Page-level text extractions

-=-=-=-=-

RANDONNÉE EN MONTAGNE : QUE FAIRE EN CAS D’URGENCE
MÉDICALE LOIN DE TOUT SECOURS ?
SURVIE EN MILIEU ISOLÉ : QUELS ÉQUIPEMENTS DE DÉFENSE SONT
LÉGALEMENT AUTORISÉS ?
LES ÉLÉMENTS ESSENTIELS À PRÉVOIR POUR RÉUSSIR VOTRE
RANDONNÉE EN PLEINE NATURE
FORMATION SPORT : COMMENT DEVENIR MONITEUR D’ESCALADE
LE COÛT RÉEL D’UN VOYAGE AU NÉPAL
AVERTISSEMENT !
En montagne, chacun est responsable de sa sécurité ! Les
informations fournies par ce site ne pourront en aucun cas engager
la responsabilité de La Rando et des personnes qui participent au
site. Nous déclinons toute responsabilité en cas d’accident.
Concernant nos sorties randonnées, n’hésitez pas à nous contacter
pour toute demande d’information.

-=-=-=-=-

• _About this exercise_
Give again only the lines starting at the one that contains "AVERTISSEMENT !" and running to the end of the data.

• _Result_
AVERTISSEMENT !
En montagne, chacun est responsable de sa sécurité ! Les
informations fournies par ce site ne pourront en aucun cas engager
la responsabilité de La Rando et des personnes qui participent au
site. Nous déclinons toute responsabilité en cas d’accident.
Concernant nos sorties randonnées, n’hésitez pas à nous contacter
pour toute demande d’information.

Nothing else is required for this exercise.